Input data section start
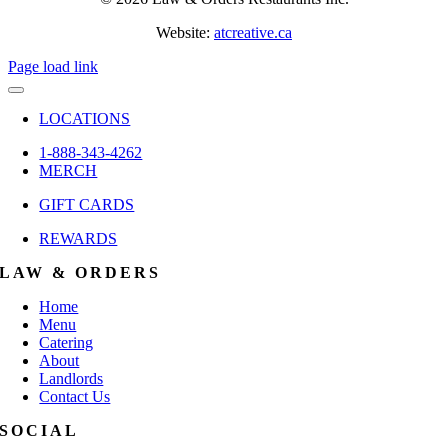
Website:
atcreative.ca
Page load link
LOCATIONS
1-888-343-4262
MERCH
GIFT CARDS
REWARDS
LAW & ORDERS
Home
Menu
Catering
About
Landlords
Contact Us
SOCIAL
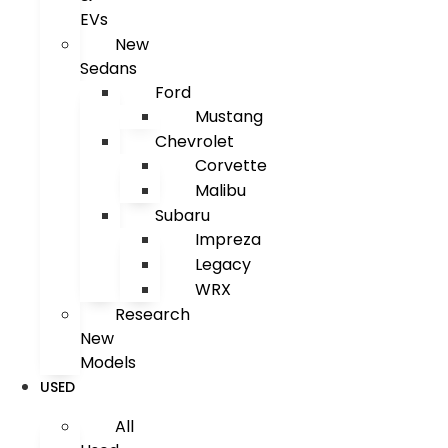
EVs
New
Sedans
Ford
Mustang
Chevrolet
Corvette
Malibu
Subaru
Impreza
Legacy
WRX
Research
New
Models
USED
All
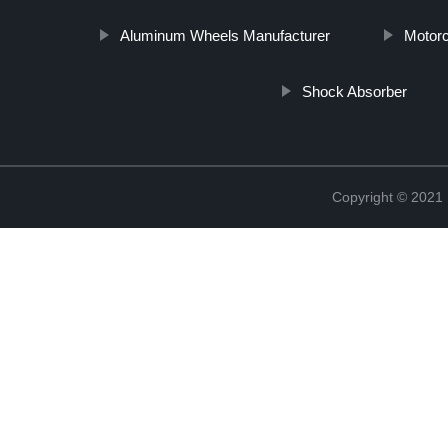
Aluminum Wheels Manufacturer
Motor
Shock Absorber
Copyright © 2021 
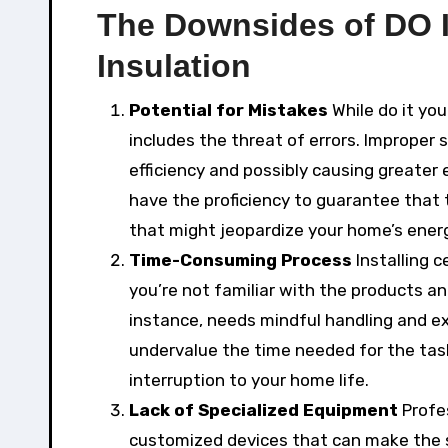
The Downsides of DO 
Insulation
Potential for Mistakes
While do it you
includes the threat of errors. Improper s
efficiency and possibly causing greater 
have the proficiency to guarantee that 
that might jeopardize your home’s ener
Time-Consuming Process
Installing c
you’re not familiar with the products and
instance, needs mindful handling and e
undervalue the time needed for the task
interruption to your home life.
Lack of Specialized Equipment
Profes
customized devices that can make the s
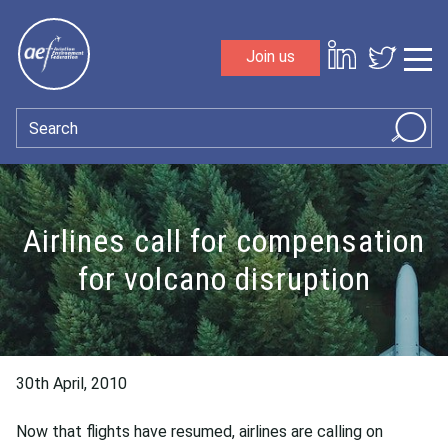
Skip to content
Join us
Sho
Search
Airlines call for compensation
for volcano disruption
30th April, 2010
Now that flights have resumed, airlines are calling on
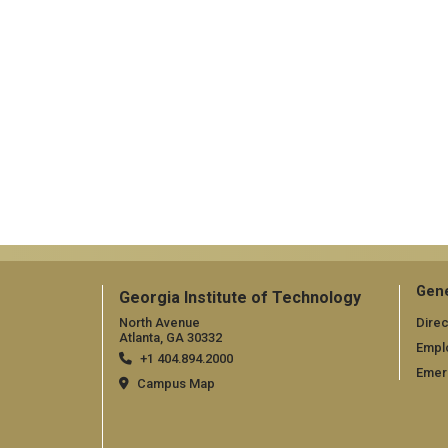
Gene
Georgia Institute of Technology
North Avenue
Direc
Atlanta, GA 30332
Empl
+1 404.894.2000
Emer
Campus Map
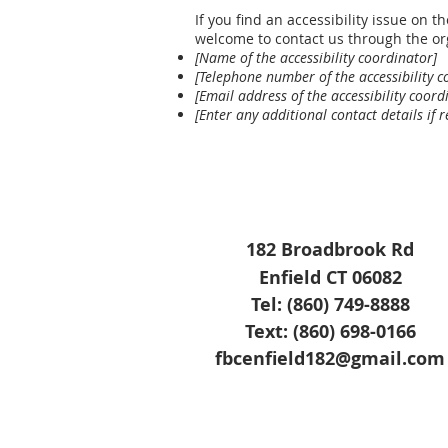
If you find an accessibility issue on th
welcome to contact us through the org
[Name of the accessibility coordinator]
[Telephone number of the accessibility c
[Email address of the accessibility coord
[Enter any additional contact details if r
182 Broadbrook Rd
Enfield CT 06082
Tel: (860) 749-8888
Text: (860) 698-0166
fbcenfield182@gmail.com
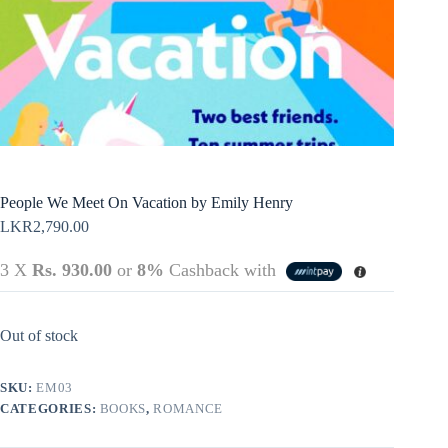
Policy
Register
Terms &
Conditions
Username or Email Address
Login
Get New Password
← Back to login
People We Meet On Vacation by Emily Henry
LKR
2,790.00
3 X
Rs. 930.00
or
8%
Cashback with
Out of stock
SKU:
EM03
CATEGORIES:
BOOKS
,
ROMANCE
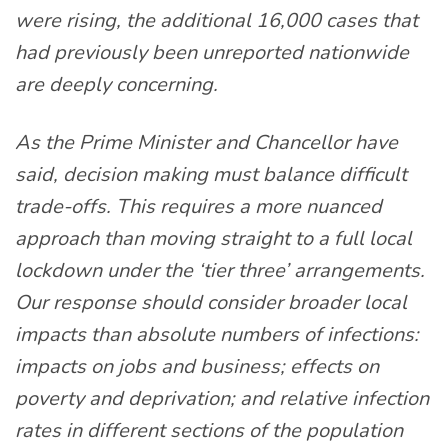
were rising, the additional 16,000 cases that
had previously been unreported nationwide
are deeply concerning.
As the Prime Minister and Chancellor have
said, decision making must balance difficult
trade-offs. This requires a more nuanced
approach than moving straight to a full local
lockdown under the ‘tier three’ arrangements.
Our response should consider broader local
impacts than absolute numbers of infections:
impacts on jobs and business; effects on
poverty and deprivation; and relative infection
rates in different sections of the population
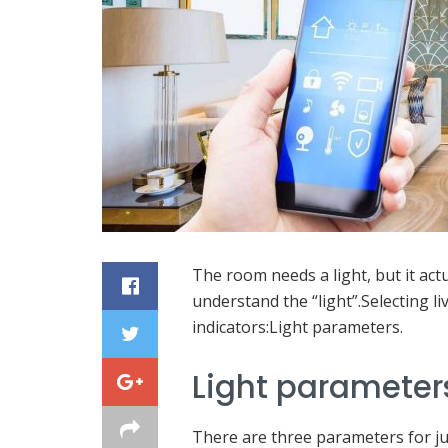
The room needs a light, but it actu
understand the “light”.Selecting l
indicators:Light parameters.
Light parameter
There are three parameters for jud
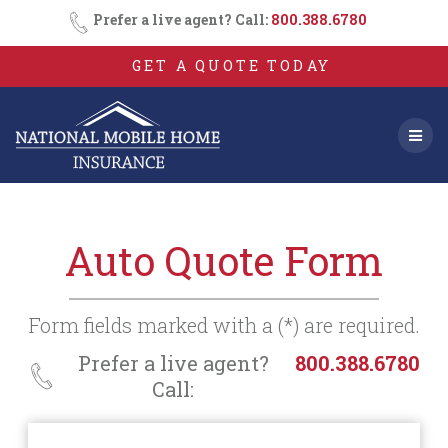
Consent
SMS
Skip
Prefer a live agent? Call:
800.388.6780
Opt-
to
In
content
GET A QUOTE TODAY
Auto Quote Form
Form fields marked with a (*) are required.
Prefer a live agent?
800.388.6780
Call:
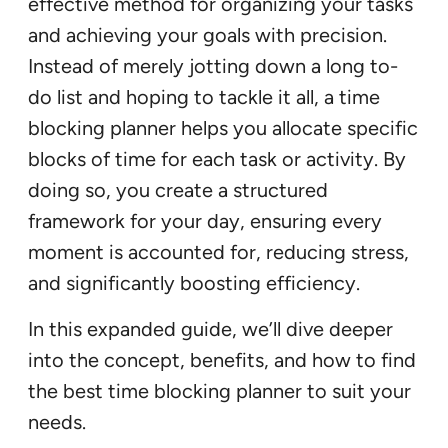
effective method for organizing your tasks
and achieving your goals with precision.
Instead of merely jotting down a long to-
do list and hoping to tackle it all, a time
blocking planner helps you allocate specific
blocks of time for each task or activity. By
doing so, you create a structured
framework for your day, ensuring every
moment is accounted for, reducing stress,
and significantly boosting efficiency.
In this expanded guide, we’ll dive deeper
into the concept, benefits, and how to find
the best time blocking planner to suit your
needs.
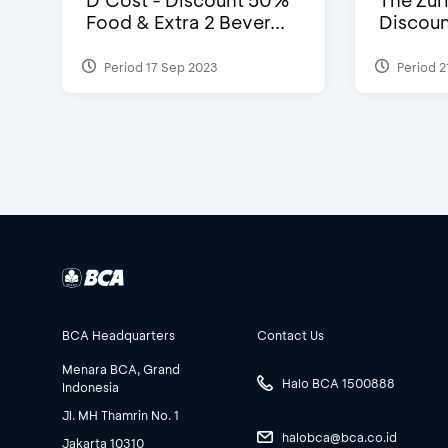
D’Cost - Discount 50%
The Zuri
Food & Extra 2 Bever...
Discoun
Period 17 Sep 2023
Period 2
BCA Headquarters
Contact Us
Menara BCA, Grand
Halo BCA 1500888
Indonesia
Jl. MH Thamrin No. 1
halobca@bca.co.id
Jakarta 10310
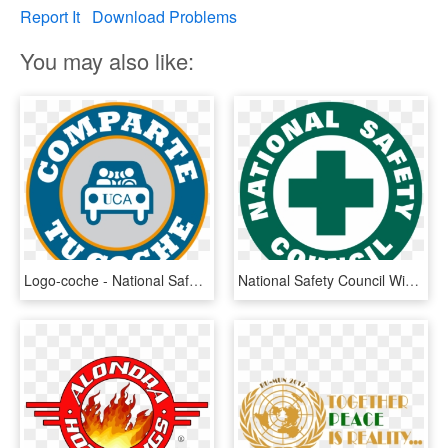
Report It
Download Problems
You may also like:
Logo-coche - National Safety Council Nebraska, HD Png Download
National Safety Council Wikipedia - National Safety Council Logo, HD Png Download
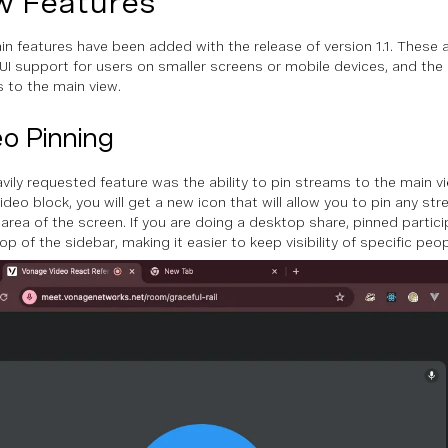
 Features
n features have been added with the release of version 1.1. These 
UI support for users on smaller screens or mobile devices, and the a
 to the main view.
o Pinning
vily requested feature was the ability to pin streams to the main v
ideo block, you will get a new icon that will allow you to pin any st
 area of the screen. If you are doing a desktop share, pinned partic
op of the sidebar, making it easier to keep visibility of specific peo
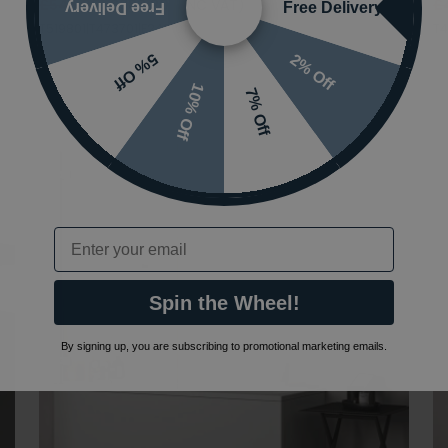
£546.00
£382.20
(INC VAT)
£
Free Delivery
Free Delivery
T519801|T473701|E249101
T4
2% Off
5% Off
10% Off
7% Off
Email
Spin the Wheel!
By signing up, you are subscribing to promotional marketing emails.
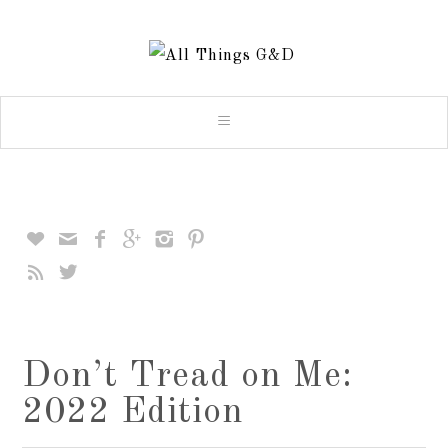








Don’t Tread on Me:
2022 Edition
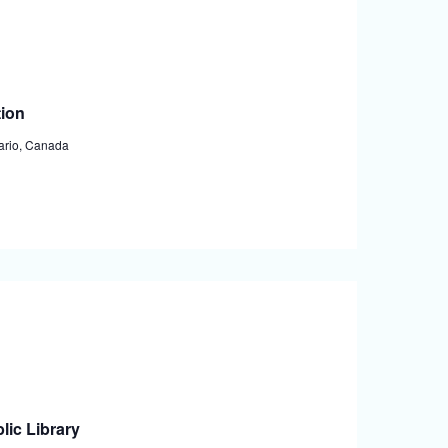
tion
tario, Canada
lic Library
Input data section end
Word for word, reproduce all of the entries above and omit the pictures.

### The answer
Website:
atcreative.ca
Page load link
LOCATIONS
1-888-343-4262
MERCH
GIFT CARDS
REWARDS
LAW & ORDERS
Home
Menu
Catering
About
Landlords
Contact Us
SOCIAL
EVs
New
Sedans
Ford
Mustang
Chevrolet
Corvette
Malibu
Subaru
Impreza
Legacy
WRX
Research
New
Models
USED
All
Aluminum Wheels Manufacturer
Motor
Shock Absorber
Copyright © 2021 
The Downsides of DO 
Insulation
Potential for Mistakes
While do it you
includes the threat of errors. Improper s
efficiency and possibly causing greater 
have the proficiency to guarantee that 
that might jeopardize your home’s ener
Time-Consuming Process
Installing c
you’re not familiar with the products and
instance, needs mindful handling and e
undervalue the time needed for the task
interruption to your home life.
Lack of Specialized Equipment
Profes
customized devices that can make the s
Skip to content
Join us
Sho
Search
Airlines call for compensation
for volcano disruption
30th April, 2010
Now that flights have resumed, airlines are calling on
Gene
Georgia Institute of Technology
North Avenue
Direc
Atlanta, GA 30332
Empl
+1 404.894.2000
Emer
Campus Map
If you find an accessibility issue on th
welcome to contact us through the org
[Name of the accessibility coordinator]
[Telephone number of the accessibility c
[Email address of the accessibility coord
[Enter any additional contact details if r
182 Broadbrook Rd
Enfield CT 06082
Tel: (860) 749-8888
Text: (860) 698-0166
fbcenfield182@gmail.com
Policy
Register
Terms &
Conditions
Username or Email Address
Login
Get New Password
← Back to login
People We Meet On Vacation by Emily Henry
LKR
2,790.00
3 X
Rs. 930.00
or
8%
Cashback with
Out of stock
SKU:
EM03
CATEGORIES:
BOOKS
,
ROMANCE
were rising, the additional 16,000 cases that
had previously been unreported nationwide
are deeply concerning.
As the Prime Minister and Chancellor have
said, decision making must balance difficult
trade-offs. This requires a more nuanced
approach than moving straight to a full local
lockdown under the ‘tier three’ arrangements.
Our response should consider broader local
impacts than absolute numbers of infections:
impacts on jobs and business; effects on
poverty and deprivation; and relative infection
rates in different sections of the population
The room needs a light, but it actu
understand the “light”.Selecting l
indicators:Light parameters.
Light parameter
There are three parameters for jud
Consent
SMS
Skip
Prefer a live agent? Call:
800.388.6780
Opt-
to
In
content
GET A QUOTE TODAY
Auto Quote Form
Form fields marked with a (*) are required.
Prefer a live agent?
800.388.6780
Call:
effective method for organizing your tasks
and achieving your goals with precision.
Instead of merely jotting down a long to-
do list and hoping to tackle it all, a time
blocking planner helps you allocate specific
blocks of time for each task or activity. By
doing so, you create a structured
framework for your day, ensuring every
moment is accounted for, reducing stress,
and significantly boosting efficiency.
In this expanded guide, we’ll dive deeper
into the concept, benefits, and how to find
the best time blocking planner to suit your
needs.
D’Cost - Discount 50%
The Zuri
Food & Extra 2 Bever...
Discoun
Period 17 Sep 2023
Period 2
BCA Headquarters
Contact Us
Menara BCA, Grand
Halo BCA 1500888
Indonesia
Jl. MH Thamrin No. 1
halobca@bca.co.id
Jakarta 10310
Report It
Download Problems
You may also like:
Logo-coche - National Safety Council Nebraska, HD Png Download
National Safety Council Wikipedia - National Safety Council Logo, HD Png Download
 Features
n features have been added with the release of version 1.1. These 
UI support for users on smaller screens or mobile devices, and the a
 to the main view.
o Pinning
vily requested feature was the ability to pin streams to the main v
ideo block, you will get a new icon that will allow you to pin any st
 area of the screen. If you are doing a desktop share, pinned partic
op of the sidebar, making it easier to keep visibility of specific peo
£546.00
£382.20
(INC VAT)
£
Free Delivery
Free Delivery
T519801|T473701|E249101
T4
2% Off
5% Off
10% Off
7% Off
Email
Spin the Wheel!
By signing up, you are subscribing to promotional marketing emails.








Don’t Tread on Me:
2022 Edition
tion
tario, Canada
lic Library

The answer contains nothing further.